この映画は、終始ずっとベンガル人の方の歌声が絶え間なく流れる。
若い女の子も、お母さん世代の女性も、壮年の男性も、老人も、
みんな口を揃え、「自分たちの悲しみの理解者」だと言い、自分たちの社会への主張としてタゴールを引用している。
例えば、若者は政治に対して自らの不満を申す時タゴールを用いながらラップで叫んでいた。固定観念の強い家庭とぶつかる少女は、自由になりたいと言いタゴールの名前を論拠にして話していた。彼らの心の味方にタゴールの歌があり、自由になれず悲しい時タゴールの歌を口ずさむことでその傷を癒していた。

タゴール・ソングの歌詞はとても難しい。
『ギタンジャリ』を映画を観る前に読んだが、何が書いてあるのか理解できなかった。
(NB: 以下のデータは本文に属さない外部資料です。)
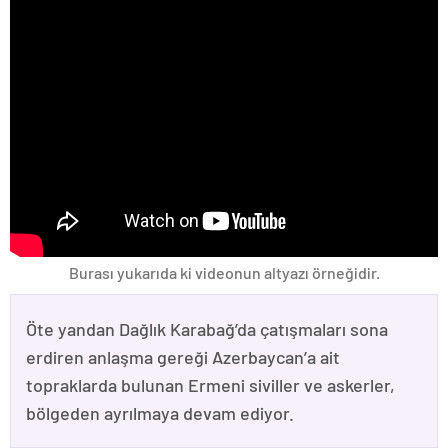
Burası yukarıda ki videonun altyazı örneğidir.
Öte yandan Dağlık Karabağ’da çatışmaları sona
erdiren anlaşma gereği Azerbaycan’a ait
topraklarda bulunan Ermeni siviller ve askerler,
bölgeden ayrılmaya devam ediyor.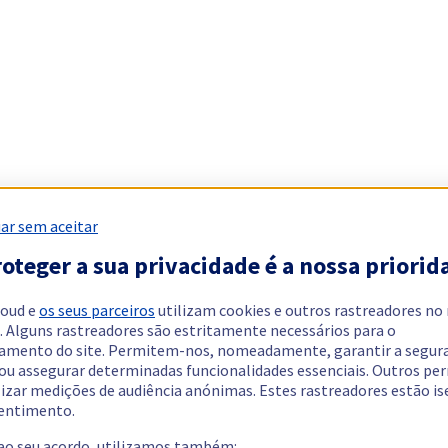
ar sem aceitar
oteger a sua privacidade é a nossa priorid
loud e
os seus parceiros
utilizam cookies e outros rastreadores no
. Alguns rastreadores são estritamente necessários para o
amento do site. Permitem-nos, nomeadamente, garantir a segur
 ou assegurar determinadas funcionalidades essenciais. Outros p
lizar medições de audiência anónimas. Estes rastreadores estão i
entimento.
 ao seu acordo, utilizamos também: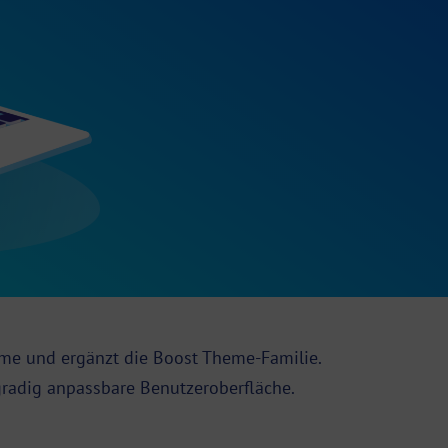
me und ergänzt die Boost Theme-Familie.
hgradig anpassbare
Benutzeroberfläche
.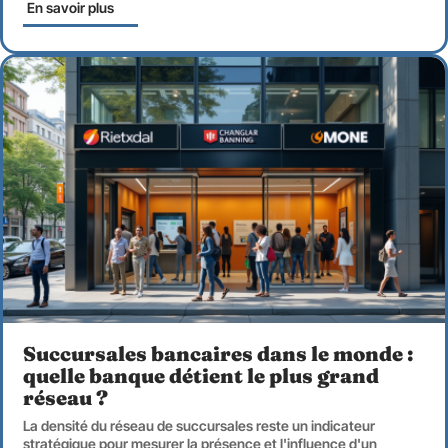
En savoir plus
Succursales bancaires dans le monde :
quelle banque détient le plus grand
réseau ?
La densité du réseau de succursales reste un indicateur
stratégique pour mesurer la présence et l'influence d'un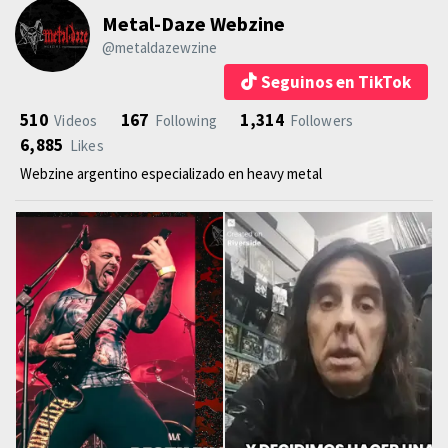
Metal-Daze Webzine
@metaldazewzine
Seguinos en TikTok
510
167
1,314
Videos
Following
Followers
6,885
Likes
Webzine argentino especializado en heavy metal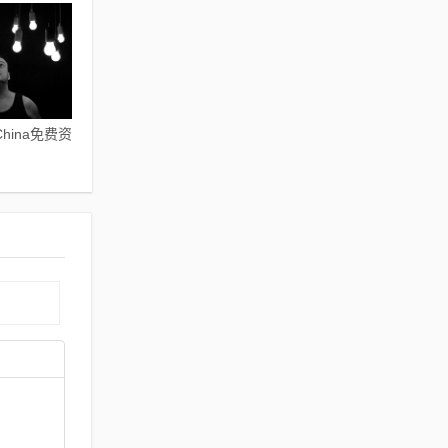
hina免费资
！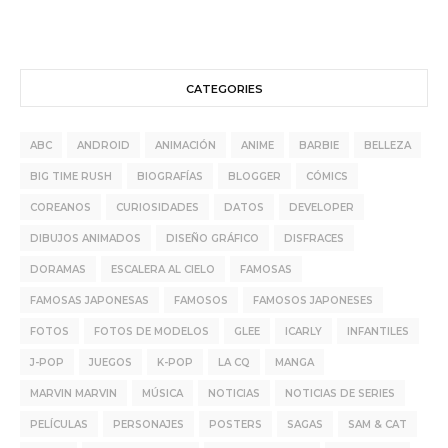
CATEGORIES
ABC
ANDROID
ANIMACIÓN
ANIME
BARBIE
BELLEZA
BIG TIME RUSH
BIOGRAFÍAS
BLOGGER
CÓMICS
COREANOS
CURIOSIDADES
DATOS
DEVELOPER
DIBUJOS ANIMADOS
DISEÑO GRÁFICO
DISFRACES
DORAMAS
ESCALERA AL CIELO
FAMOSAS
FAMOSAS JAPONESAS
FAMOSOS
FAMOSOS JAPONESES
FOTOS
FOTOS DE MODELOS
GLEE
ICARLY
INFANTILES
J-POP
JUEGOS
K-POP
LA CQ
MANGA
MARVIN MARVIN
MÚSICA
NOTICIAS
NOTICIAS DE SERIES
PELÍCULAS
PERSONAJES
POSTERS
SAGAS
SAM & CAT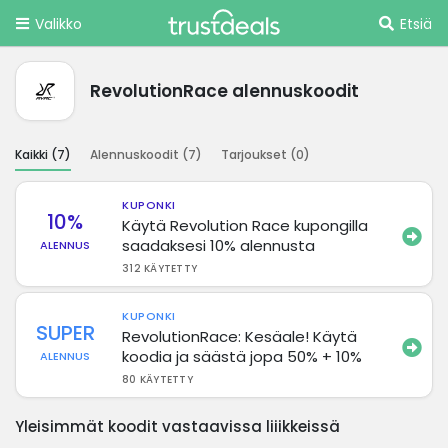
Valikko
Etsiä
RevolutionRace alennuskoodit
Kaikki (
7
)
Alennuskoodit (
7
)
Tarjoukset (
0
)
KUPONKI
10%
Käytä Revolution Race kupongilla
saadaksesi 10% alennusta
ALENNUS
312 KÄYTETTY
KUPONKI
SUPER
RevolutionRace: Kesäale! Käytä
koodia ja säästä jopa 50% + 10%
ALENNUS
80 KÄYTETTY
Yleisimmät koodit vastaavissa liiikkeissä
主語が、あなた、わたし、と訴えるものがあるが、対象が絞られてなくぼんやりしているので想像が難しいのだ。しかし、ここがタゴール・ソングの魅力だと思えた。対象が絞れないから、自分の身近な悩みを「あなた」「わたし」に置き換えて、読解することが可能だからだ。(詳しくは、『バウルを探して』を参照)
だから、毎度毎度読むごとに新しい感覚を感じる。主語を指す言葉が毎度変化するからこそ、読後の感情が様々に変化する。自分ともう一人の自分が対話するような感覚が感じられる。タゴールが書いたはずなのに、書き手であるタゴールの顔が一切出てこない。詩の文章がそれほどにシンプルで、無駄なものを削ぎ落としているからこそなし得る技なんだと思った。

詳しくは、ギタンジャリの詩集を一度読んでほしい。

画像1


 また、この映画には私と同世代の人々が多く登場したのが印象に残っている。オンナノが、タゴールの詩を胸に抱きながら自分らしさ探しと自由を求めて親と議論したり、日本に来たり、行動力が凄かった。東京で出会った就活中のタリタさんの、自分たちがバングラディシュの為にできる仕事を探している様子も心に響いた。自分しかできなく、熱意を持って挑戦できる人こそカッコよくてそういう人こそ社会を動かす力があると確信できた。この映像は(賑やかな東京の様子を見るに)去年であるから、タリタさんはきっと今新卒社会人でご活躍されているのだろう、どのようなお仕事で、邁進されているのかな、とふと思いお話ししたくなった。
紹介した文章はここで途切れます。